The Beverly Hills dispatcher and her supervisor eventually verified that Moore’s home was outside their territory, and Los Angeles fire resumed processing the call. The caller again asked if the ambulance was coming. The Los Angeles fire dispatcher didn’t answer but instead sought details of Moore’s condition.

There’s no way to tell from the tape how much time was spent on the jurisdictional juggling because of the heavy redactions. An L.A. fire spokeswoman said it took 21 minutes for an ambulance to reach Moore’s home and 46 minutes for her to be taken to the hospital. The tape lasted 7 1/2 minutes.

A spokesman for Beverly Hills said the city’s dispatcher was on the call for just over a minute. The spokesman also said the dispatcher was not being rude or argumentative when she asked the caller to quit arguing with her.

Torres, however, said the call could have been handled with more finesse.

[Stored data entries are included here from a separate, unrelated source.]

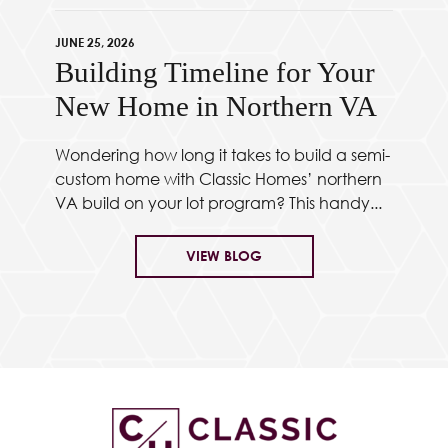
JUNE 25, 2026
Building Timeline for Your
New Home in Northern VA
Wondering how long it takes to build a semi-
custom home with Classic Homes’ northern
VA build on your lot program? This handy...
VIEW BLOG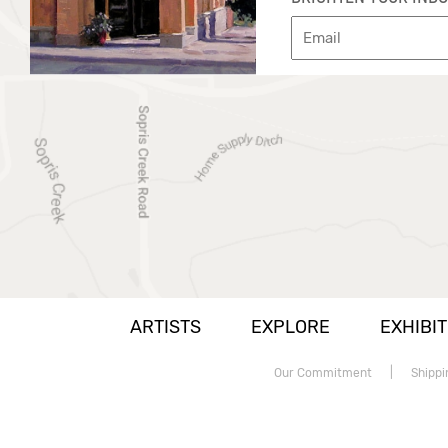
ARTISTS
EXPLORE
EXHIBIT
Our Commitment
|
Shippi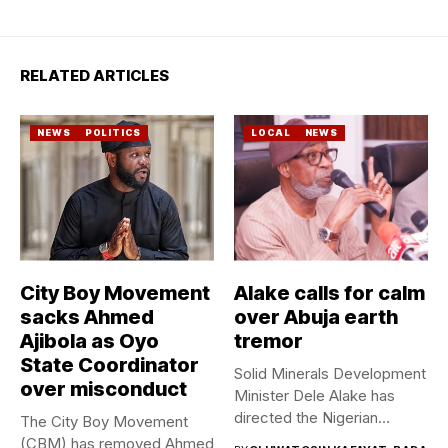
RELATED ARTICLES
NEWS
POLITICS
LOCAL
NEWS
City Boy Movement
Alake calls for calm
sacks Ahmed
over Abuja earth
Ajibola as Oyo
tremor
State Coordinator
Solid Minerals Development
over misconduct
Minister Dele Alake has
directed the Nigerian
The City Boy Movement
Geological Survey...
(CBM) has removed Ahmed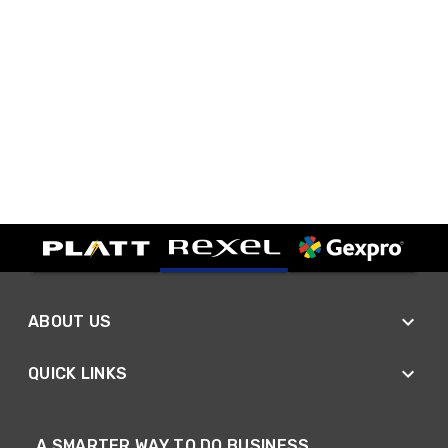
ABOUT US
QUICK LINKS
A SMARTER WAY TO DO BUSINESS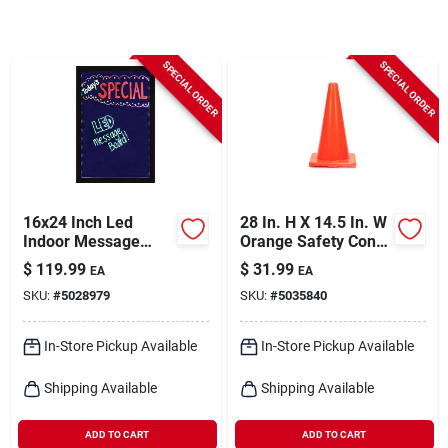
Cart
SPECIAL ORDER
SPECIAL ORDER
16x24 Inch Led
28 In. H X 14.5 In. W
Indoor Message
Orange Safety Cone
Board - One-sided
- Durable
$
119.99
$
31.99
EA
EA
Plastic Sign
Polyethylene
SKU:
#
5028979
SKU:
#
5035840
In-Store Pickup Available
In-Store Pickup Available
Shipping Available
Shipping Available
ADD TO CART
ADD TO CART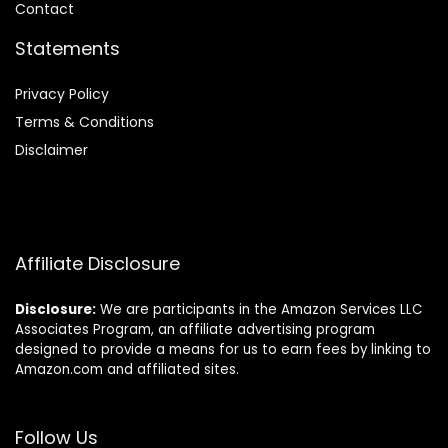
Contact
Statements
Privacy Policy
Terms & Conditions
Disclaimer
Affiliate Disclosure
Disclosure:
We are participants in the Amazon Services LLC
Associates Program, an affiliate advertising program
designed to provide a means for us to earn fees by linking to
Amazon.com and affiliated sites.
Follow Us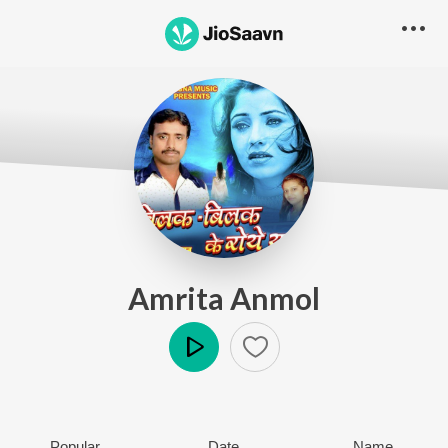
Amrita Anmol
Play
Popular
Date
Name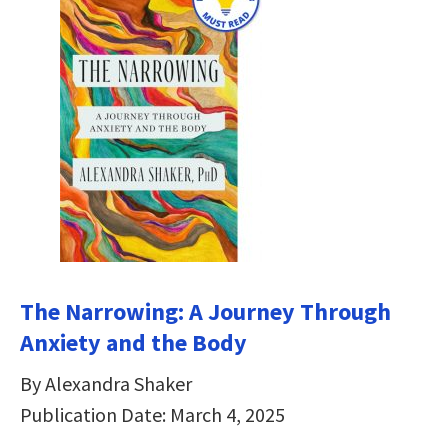
The Narrowing: A Journey Through
Anxiety and the Body
By Alexandra Shaker
Publication Date: March 4, 2025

“The dispatcher could have gone a long way by saying an ambulance is on its way,” Torres said in a phone interview. Torres also said she has no intention of covering up blunders by 911 call centers, and suggested that if response time is being lost to boundary questions, Beverly Hills and Los Angeles might reconfigure how they handle that part of town.

On the other hand, Torres said the dispatchers’ job is incredibly tough, and callers don’t understand that there’s more to it than sending out an ambulance.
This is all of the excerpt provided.